Pangururan, Kampung yang menjadi Kota

Sebagaimana kota tua lainnya disekitar Kaldera Toba, Pangururan awalnya dari sebuah huta, perkampungan komunitas Batak. Tidak ada catatan sejarah lokal, sejak kapan orang Batak mulai bermukim disana.

Diperkirakan ada generasi tiga marga raja di sana, yaitu: Sitanggang, Simbolon, dan Naibaho. Tiga marga ini sama-sama Batak generasi keenam, dihitung dari Siraja Batak pada garis turunan Isumbaon (Sumba). Itu artinya mereka sudah bermukim di Pangururan pada tahun ke-300 sejak komunitas pertama Batak. Diperkirakan umur etnis Batak baru 1,000 tahun. Dapat disimpulkan perkampungan Pangururan berdiri kira-kira pada tahun 1300-an atau abad ke-14.
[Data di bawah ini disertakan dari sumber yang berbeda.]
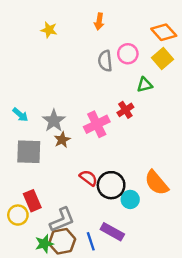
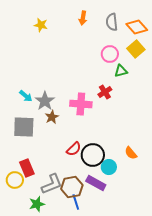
pink circle: (128, 54) -> (110, 54), moved
gray semicircle: (105, 61) -> (112, 22), moved
cyan arrow: (20, 115) -> (26, 96), moved
pink cross: (97, 124) -> (81, 104), turned 30
red semicircle: (88, 178) -> (74, 149), turned 98
orange semicircle: (156, 183) -> (131, 153), size x0.6
purple rectangle: (112, 232) -> (96, 183), moved
brown hexagon: (62, 241) -> (72, 187), moved

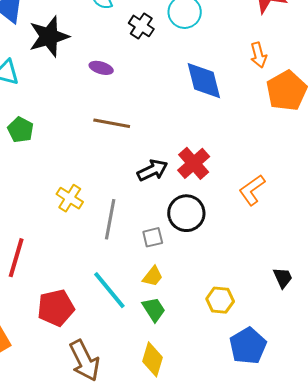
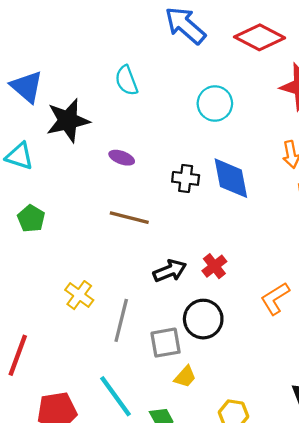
black cross: (141, 26) -> (186, 178), moved, turned -30
red cross: (194, 163) -> (214, 266), size x0.7
gray square: (153, 237) -> (166, 343), size x1.4
yellow trapezoid: (153, 276) -> (185, 377), moved

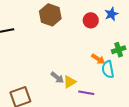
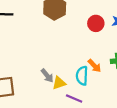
cyan semicircle: (108, 69) -> (82, 76), moved

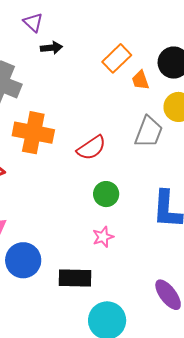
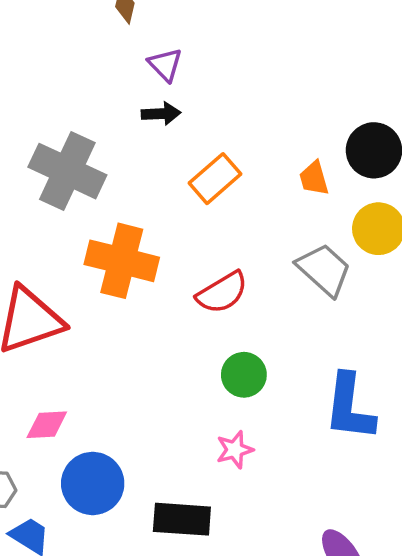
purple triangle: (33, 22) -> (165, 65), moved
orange rectangle: (117, 58) -> (215, 179), moved
gray trapezoid: (149, 132) -> (324, 270), turned -72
Raja Sitanggang, gelar Raja Pangururan IV, diperkirakan berdiam di desa Saitnihuta (disekitar Lumban Suhi-suhi) sekarang, di Pangururan bagian utara, dikawasan pantai Tao Silalahi. Di tempat itu dulu terdapat Onan Tiga Urat, suatu pasar tradisional besar, pusat niaga di Samosir utara. Onan ini terbilang Onan Namarpatik, pasar yang dilindungi hukum adat, dibawah wilayah adat Bius Pangururan (semacam gabungan kampung se-Pangururan). Raja Sitanggang adalah Raja Bius Pangururan di masa itu.


Pada tahun 1907, pemerintah kolonial Belanda menaklukkan Tanah Batak,  Pangururan dijadikan ibu kota Onderafdeling Samosir. Sejak itu Pangururan mulai dikembangkan pemerintah kolonial sebagai sebuah kota, pusat politik dan ekonomi di utara Samosir. 


Di bidang ekonomi, pemerintah kolonial membangun terusan Tano Ponggol tahun 1907-1910, dan diresmikan 1913. Dengan dibangunnya terusan itu, maka Pangururan menjadi pusat niaga bagi kampung-kampung di utara Samosir, pesisir Tao Silalahi dan kampung-kampung di sisi barat Samosir dan danau Toba.


Disisi lain adanya politik adu domba, pemerintah kolonial melakukan politik pecah-belah. Untuk memutus dominasi marga Sitanggang. Bius Pangururan dipecah tiga menjadi Bius Sitanggang, Bius Simbolon, dan Bius Naibaho. 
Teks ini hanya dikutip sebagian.